Demolition Alert 23: St. John the Evangelist Church in South Portland, Maine

Picture of St. John the Evangelist Catholic Church in South Portland Maine

St. John the Evangelist Catholic Church in South Portland Maine, Source: Google Maps

Update May 2018:

Alas, the South Portland city council voted 5-2 to approve a 42 unit “affordable housing” project where St. John’s once stood. Interestingly, this project moved forward despite complaints from the neighborhood that it was too big–in fact, 225 residents signed a petition against it.

Any guesses as to what entity is developing the project?

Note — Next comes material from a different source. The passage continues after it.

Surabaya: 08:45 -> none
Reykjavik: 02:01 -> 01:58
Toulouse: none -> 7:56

Try the South Portland Housing Authority. Isn’t there a conflict of interest with the City Council approving zoning changes on a project being run by a city agency? The residents never had a chance.

Original post follows below . . .

Another day, another church may bite the dust in Northern New England. More specifically, the former St. John the Evangelist Catholic church may be torn down to put up a Dunkin Donuts–because clearly we don’t have enough Dunkin Donuts.

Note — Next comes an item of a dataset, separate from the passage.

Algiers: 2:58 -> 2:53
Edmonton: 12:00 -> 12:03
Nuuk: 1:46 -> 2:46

Fortunately, there is a complicated plan to move the proposed Dunkin Donuts to a city-owned, vacant lot just down the road. While the plan would not only save the church, the move, while only a block away, would be much better for the area. St. John acts as a transition from a commercial area to a residential area, known as Thornton Heights. This plan would preserve that transition while locating the Dunkin Donuts more squarely in the commercial corridor.

More broadly, this is yet another example of a clash that is becoming all too common in Northern New England–declining religious attendance (forcing the closure of churches) and the historic preservation of architecturally significant buildings. According to the Pew Research Center, only 42 percent of Mainers say that religion is very important to their lives–as it is in all of New England.

Of course, it is not our place to say whether or not people should go to church, but it is also not possible for every church in Northern New England to become a community center either in order to save them. How do we solve this dilemma? Frankly, we are getting tired of seeing these wonderful buildings torn down to become senior housing or a parking lot.

We don’t have the answers to this complex problem, but it appears that this trend is not going to reverse itself any time soon. Communities with churches closing need to take proactive steps to insure that they remain standing. Losing these beautiful buildings will erode the picturesque urban fabric of Northern New England that everyone loves. Just try to imagine a village with no church steeple? We can’t either.